▶ **Description of the task**: Word for word, transcribe the data below from the line with "You are a GUI" to the line with "What are the", keeping both of those lines.

▶ **Input**:
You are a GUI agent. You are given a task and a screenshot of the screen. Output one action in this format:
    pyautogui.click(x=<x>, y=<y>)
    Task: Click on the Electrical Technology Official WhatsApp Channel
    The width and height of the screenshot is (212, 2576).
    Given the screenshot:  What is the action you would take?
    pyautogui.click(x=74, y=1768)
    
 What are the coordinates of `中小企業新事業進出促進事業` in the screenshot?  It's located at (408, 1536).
---
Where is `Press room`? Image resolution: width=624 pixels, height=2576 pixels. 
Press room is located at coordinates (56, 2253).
--
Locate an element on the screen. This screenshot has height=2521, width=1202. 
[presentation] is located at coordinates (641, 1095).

▶ **Your solution**:
You are a GUI agent. You are given a task and a screenshot of the screen. Output one action in this format:
    pyautogui.click(x=<x>, y=<y>)
    Task: Click on the Electrical Technology Official WhatsApp Channel
    The width and height of the screenshot is (212, 2576).
    Given the screenshot:  What is the action you would take?
    pyautogui.click(x=74, y=1768)
    
 What are the coordinates of `中小企業新事業進出促進事業` in the screenshot?  It's located at (408, 1536).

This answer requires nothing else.